Im staying in a flat which is a fixed rate flat for 3 months in QLD. I've been living here for 7 weeks now, and just today got a call today saying that a sick family member is after getting worse at home. Basically its an emergency and I need to fly back home to ireland this weekend. The landlord and secretaries here wont let me leave without paying for the whole 3 months and don't seem to care that I have an emergency, the even took the piss and started laughing about it, saying the don't believe it and all this. Can they force me to stay and pay rent? Also they were threatening me about court, but surely if I have left the country, then there is nothing they can do.

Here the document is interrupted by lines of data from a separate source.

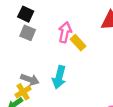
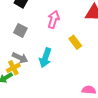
gray square: (28, 33) -> (20, 30), moved
yellow rectangle: (78, 43) -> (75, 42), moved

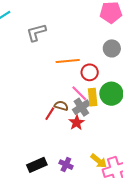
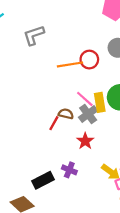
red circle: (90, 72) -> (89, 60), moved
red star: (77, 123) -> (85, 141), moved
purple cross: (66, 165) -> (69, 170), moved

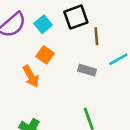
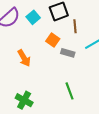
orange square: (45, 55) -> (53, 40), moved

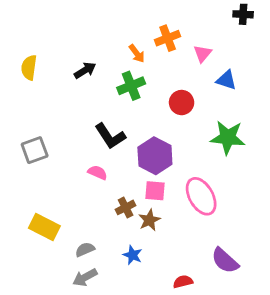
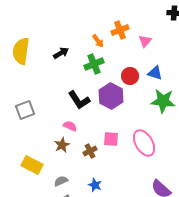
yellow semicircle: (29, 68) -> (21, 51), size x1.5
blue triangle: (226, 80) -> (155, 73), moved
purple hexagon: (155, 156) -> (111, 96), moved
brown star: (149, 220) -> (62, 145), moved

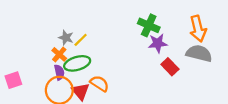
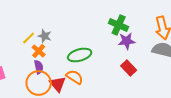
yellow line: (81, 40) -> (29, 38), moved
green ellipse: (77, 63) -> (80, 55), moved
red rectangle: (170, 67) -> (129, 68), moved

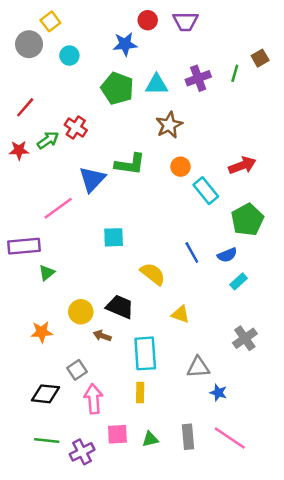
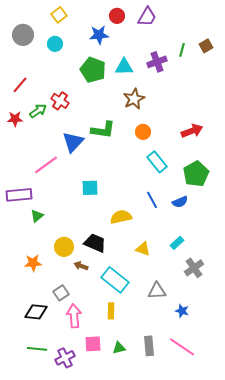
yellow square: (50, 21) -> (59, 15), moved
purple trapezoid: (186, 21) -> (147, 17), turned -60
green line: (235, 73) -> (182, 50), moved
cyan rectangle: (206, 191) -> (157, 162), moved
yellow semicircle: (153, 274) -> (121, 217), turned -50
cyan rectangle: (239, 281) -> (177, 243), moved
cyan rectangle: (145, 353) -> (115, 280), turned -48
blue star: (218, 393) -> (182, 311), moved

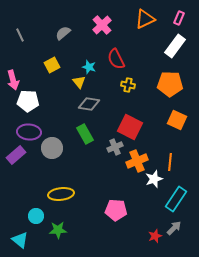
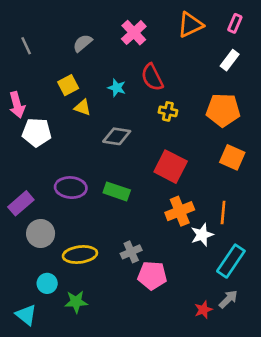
white rectangle: (175, 46) -> (230, 60), size x0.7
yellow triangle: (79, 82) -> (83, 107), moved, turned -32
purple ellipse: (29, 132) -> (71, 188), moved
green rectangle: (85, 134) -> (117, 191), moved, turned -42
gray cross: (115, 147) -> (131, 252), moved
gray circle: (52, 148) -> (41, 233), moved

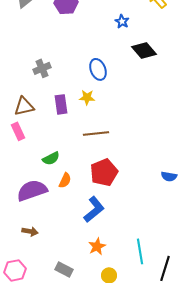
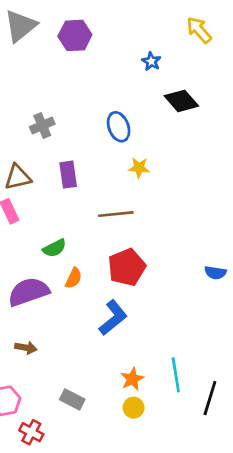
yellow star: (87, 97) -> (139, 168), moved
orange star: (97, 246) -> (132, 379), moved

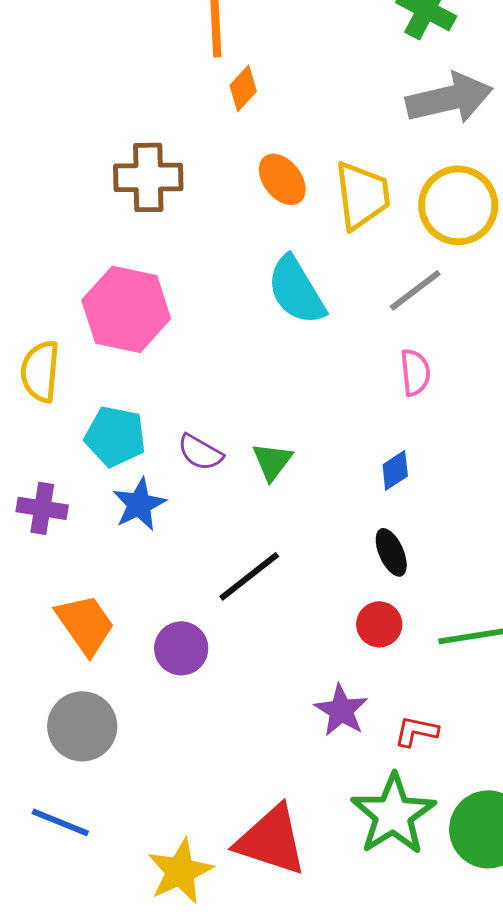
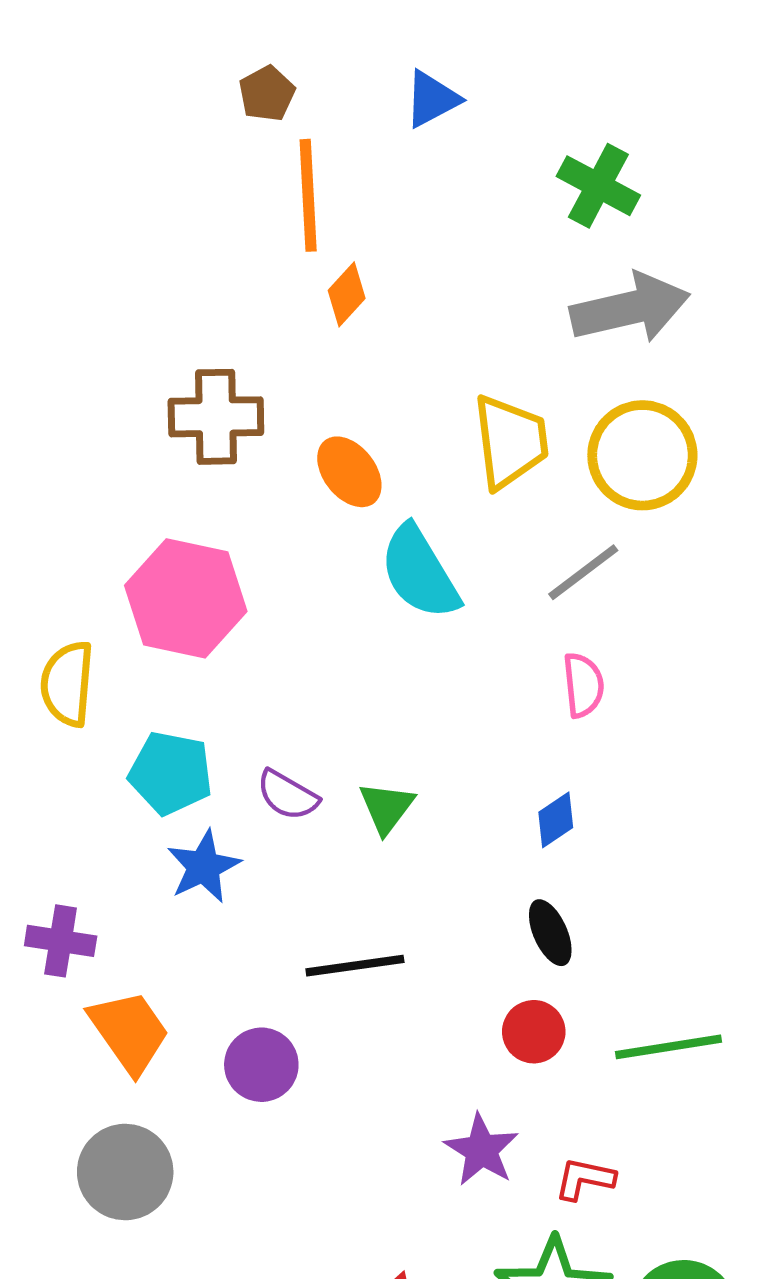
orange ellipse: (282, 179) -> (349, 472), moved
purple cross: (42, 508) -> (61, 941), moved
black line: (249, 576) -> (355, 966), turned 30

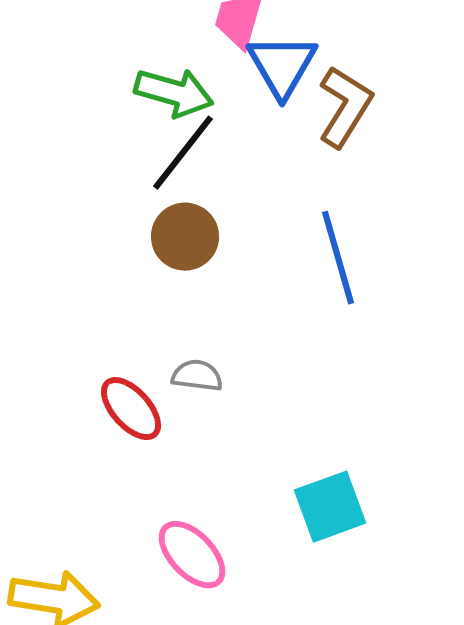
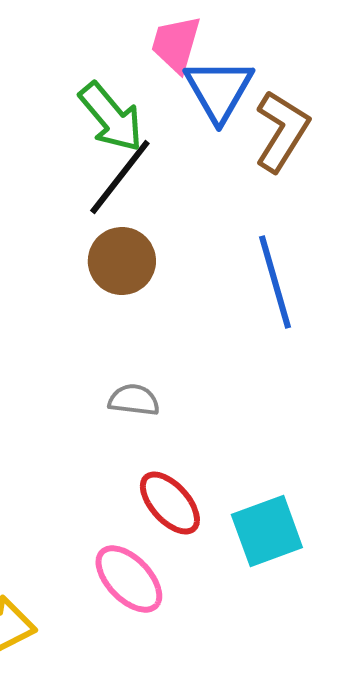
green arrow: (174, 93) -> (111, 117), turned 34
red ellipse: (131, 409) -> (170, 503), moved

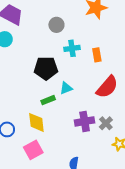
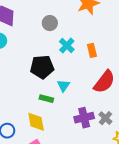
cyan cross: (72, 48) -> (67, 46), turned -35
cyan triangle: (66, 88) -> (63, 86), turned -32
green rectangle: (48, 100) -> (46, 99), turned 40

If I pay upfront for the remaining 5 weeks, then I wont be able to afford to fly back, so what can I do here? Am I stuck now? They are threatening me with court and all this and being very forceful trying to intimidate me. I really need and want to get back home now, as this could turn very serious very quickly, and really didn't want this hassle. Do I have any legal way of getting out of this and back to Ireland? Can they stop me flying home? They have my passport also which was scanned before I was given the keys.

A mate of mine text me today saying to do a runner overnight if all things fail, while I consider this a bit extreme, if I'm not able to get out of this, it will resort to something like that. Booking a flight, leaving the flat overnight, leaving the key under the secretaries door or something and taking the flight. But if I do that, can there be any repercussions? Can they notify the police about it, and if so, what can happen? Surely the police wont force you to come back to the apartment just to pay a few weeks rent? Im guessing my details would be put on a sort of register and it would affect my ability to rent here if I come back, but since im on a WHV, I don't know if I will ever come back, apart from perhaps holidays maybe many a year in the future.

So basically what can I do here? 

just looking for some info, as I need to get moving fast on this.


----------



## Dexter (May 5, 2010)

Start from calling Department of Fair Trading and ask them for advice.

Fair Trading : Department of Justice and Attorney-General


----------



## Boboa (Mar 24, 2009)

If you look at the website above you still can break the lease. You might have to pay for advertisement costs for property listing (~$100) and rent till they find a new renter. If you find a renter they will have to accept that. They are being annoyingly difficult so make sure you have everything in writing.


----------